I think we have to admit that terrorist groups receive more attention and make their positions better known because of their acts. Few people had even heard of groups like the Hanafi Muslims or Basque Separatists before they carried out terrorist attacks. ....
...We often think of terrorists as unsophisticated. But many are media savvy. They can and do arrange their activities to maximize media exposure and ensure that the story is presented their way. As one terrorist is supposed to have said to his compatriot: "Don't shoot now. We're not in prime time."
Terrorists have taken the following steps to influence media coverage: arrange for press pools; grant exclusive interviews during which favored reporters are given carefully selected information; hold press conferences in which hostages and others are made available to the press under conditions imposed by the captors; provide videotapes that portray events as the terrorists wish them to be portrayed, and schedule the release of news and other events so that television deadlines can be met."
Gee this never happens now does it (sarcasm).
I like her third challenge. Again it's one that the media appears to have forgotten or in their Bush hatred have chosen to ignore. "The heat of coverage. That brings me to a third issue challenging the media: How can we avoid bringing undue pressure on the government to settle terrorist crises by whatever means, including acceding to the terrorist's demands? "
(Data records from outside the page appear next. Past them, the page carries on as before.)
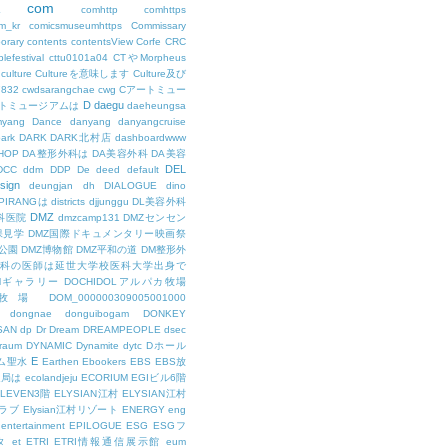
com
L
comhttp
comhttps
m_kr
comicsmuseumhttps
Commissary
orary
contents
contentsView
Corfe
CRC
lefestival
cttu0101a04
CTやMorpheus
culture
Cultureを意味します
Culture及び
7832
cwdsarangchae
cwg
Cアートミュー
D
daegu
トミュージアムは
daeheungsa
yang
Dance
danyang
danyangcruise
ark
DARK
DARK北村店
dashboardwww
HOP
DA整形外科は
DA美容外科
DA美容
DEL
DCC
ddm
DDP
De
deed
default
sign
deungjan
dh
DIALOGUE
dino
IPIRANGは
districts
djjunggu
DL美容外科
DMZ
科医院
dmzcamp131
DMZセンセン
保見学
DMZ国際ドキュメンタリー映画祭
公園
DMZ博物館
DMZ平和の道
DM整形外
外科の医師は延世大学校医科大学出身で
AMギャラリー
DOCHIDOLアルパカ牧場
OL牧場
DOM_000000309005001000
dongnae
donguibogam
DONKEY
SAN
dp
Dr
Dream
DREAMPEOPLE
dsec
raum
DYNAMIC
Dynamite
dytc
Dホール
E
ム聖水
Earthen
Ebookers
EBS
EBS放
送局は
ecolandjeju
ECORIUM
EGIビル6階
LEVEN3階
ELYSIAN江村
ELYSIAN江村
ラブ
Elysian江村リゾート
ENERGY
eng
entertainment
EPILOGUE
ESG
ESGフ
タ
et
ETRI
ETRI情報通信展示館
eum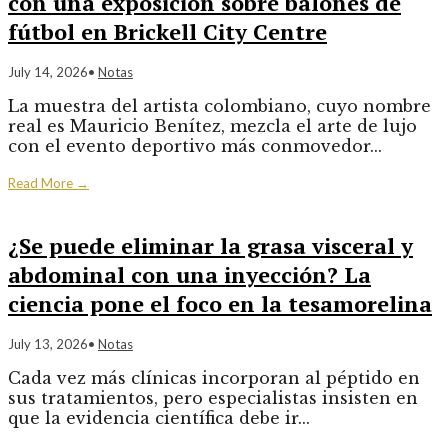
con una exposición sobre balones de
fútbol en Brickell City Centre
July 14, 2026
•
Notas
La muestra del artista colombiano, cuyo nombre
real es Mauricio Benítez, mezcla el arte de lujo
con el evento deportivo más conmovedor
...
Read More
→
¿Se puede eliminar la grasa visceral y
abdominal con una inyección? La
ciencia pone el foco en la tesamorelina
July 13, 2026
•
Notas
Cada vez más clínicas incorporan al péptido en
sus tratamientos, pero especialistas insisten en
que la evidencia científica debe ir
...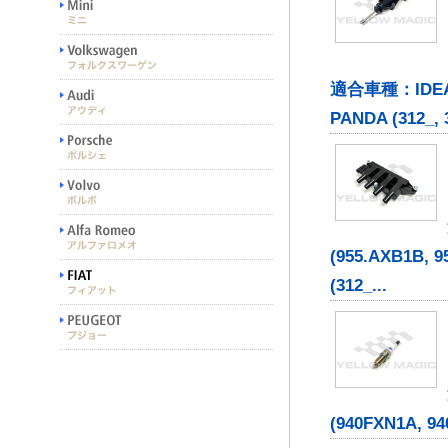
適合車種：IDEA (35
PANDA (312_, 
(955.AXB1B, 9
(312_...
(940FXN1A, 94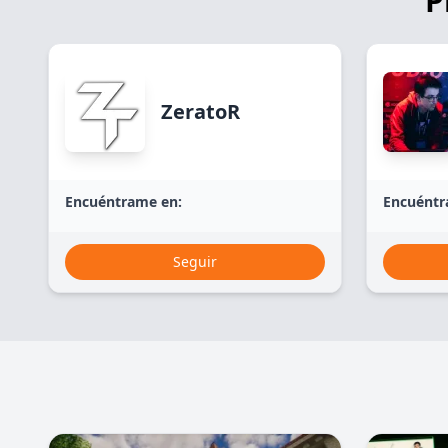
P
ZeratoR
Encuéntrame en:
Encuéntr
Seguir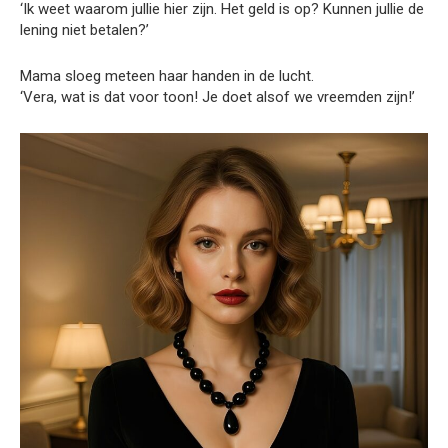
‘Ik weet waarom jullie hier zijn. Het geld is op? Kunnen jullie de
lening niet betalen?’
Mama sloeg meteen haar handen in de lucht.
‘Vera, wat is dat voor toon! Je doet alsof we vreemden zijn!’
It's a fine line to tread. We need to defend the nation without gutting the first amendment.
I still state that the NYT was free to publish that article, However, they, their reporters and their sources should now be punished to the fullest extent of the law.
Specifically, Title 18, Part I, Chapter 115, § 2381 of the United States Code, Re: Treason.
http://www4.law.cornell.edu/uscode/html/uscode18/usc_sec_18_00002381----000-.html
How many journalists would EVER permit the President of the United States to kidnap them, hold them at gunpoint, etc. when granting an "interview"? How many journalists would respect their host and not ask inflammatory or insulting questions?
They have ALREADY surrendered to the supremacy of terrorists.